══ Supplied records

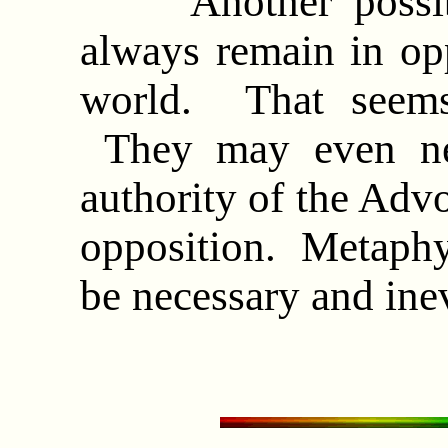
Another possibili
always remain in opp
world. That seems 
They may even nev
authority of the Advo
opposition. Metaphy
be necessary and ine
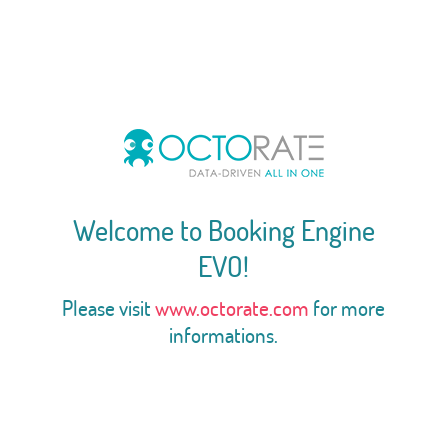
Welcome to Booking Engine
EVO!
Please visit
www.octorate.com
for more
informations.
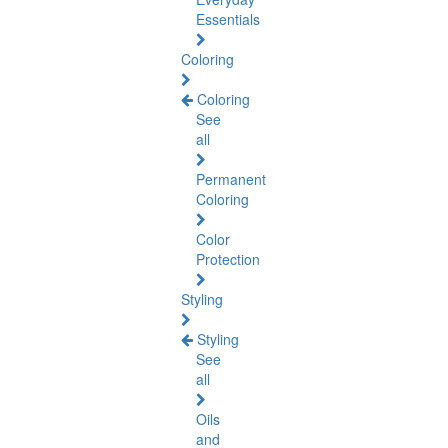
Essentials
Coloring
Coloring
See
all
Permanent
Coloring
Color
Protection
Styling
Styling
See
all
Oils
and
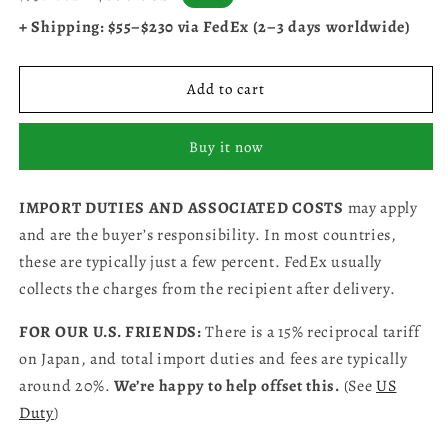
price
price
+ Shipping: $55–$230 via FedEx (2–3 days worldwide)
Add to cart
Buy it now
IMPORT DUTIES AND ASSOCIATED COSTS
may apply
and are the buyer’s responsibility. In most countries,
these are typically just a few percent. FedEx usually
collects the charges from the recipient after delivery.
FOR OUR U.S. FRIENDS:
There is a 15% reciprocal tariff
on Japan, and total import duties and fees are typically
around 20%.
We’re happy to help offset this.
(See
US
Duty
)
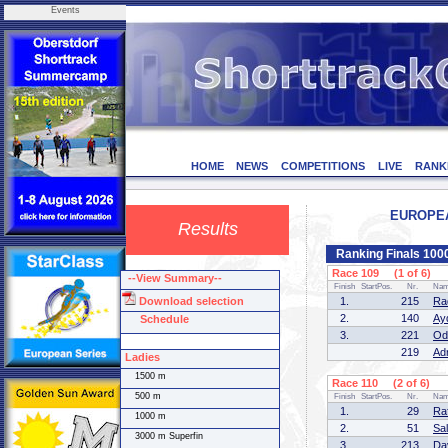
Events
HOME
NEWS
COMPETITIONS
LIVE
RANK
EUROPEAN
Results
Ranking Finals 10
Race 109 (1 of 6)
--View Summary--
Finish
StartPos.
Nr.
Na
Download selection
1.
215
Ra
2.
140
Ay
Schedule
3.
221
Od
219
Ad
Ladies
1500 m
Race 110 (2 of 6)
500 m
Finish
StartPos.
Nr.
Na
1.
29
Ra
1000 m
2.
51
Sa
3000 m Superfin
3.
213
Da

════

Problem to work on.
Output the material word for word. Pictures do not go in.

Response to this task.
Another possibili
always remain in opp
world. That seems 
They may even nev
authority of the Advo
opposition. Metaphy
be necessary and ine
Welcome to Booking Engine
EVO!
Please visit
www.octorate.com
for more
informations.
Essentials
Coloring
Coloring
See
all
Permanent
Coloring
Color
Protection
Styling
Styling
See
all
Oils
and
price
price
+ Shipping: $55–$230 via FedEx (2–3 days worldwide)
Add to cart
Buy it now
IMPORT DUTIES AND ASSOCIATED COSTS
may apply
and are the buyer’s responsibility. In most countries,
these are typically just a few percent. FedEx usually
collects the charges from the recipient after delivery.
FOR OUR U.S. FRIENDS:
There is a 15% reciprocal tariff
on Japan, and total import duties and fees are typically
around 20%.
We’re happy to help offset this.
(See
US
Duty
)
Events
HOME
NEWS
COMPETITIONS
LIVE
RANK
EUROPEAN
Results
Ranking Finals 10
Race 109 (1 of 6)
--View Summary--
Finish
StartPos.
Nr.
Na
Download selection
1.
215
Ra
2.
140
Ay
Schedule
3.
221
Od
219
Ad
Ladies
1500 m
Race 110 (2 of 6)
500 m
Finish
StartPos.
Nr.
Na
1.
29
Ra
1000 m
2.
51
Sa
3000 m Superfin
3.
213
Da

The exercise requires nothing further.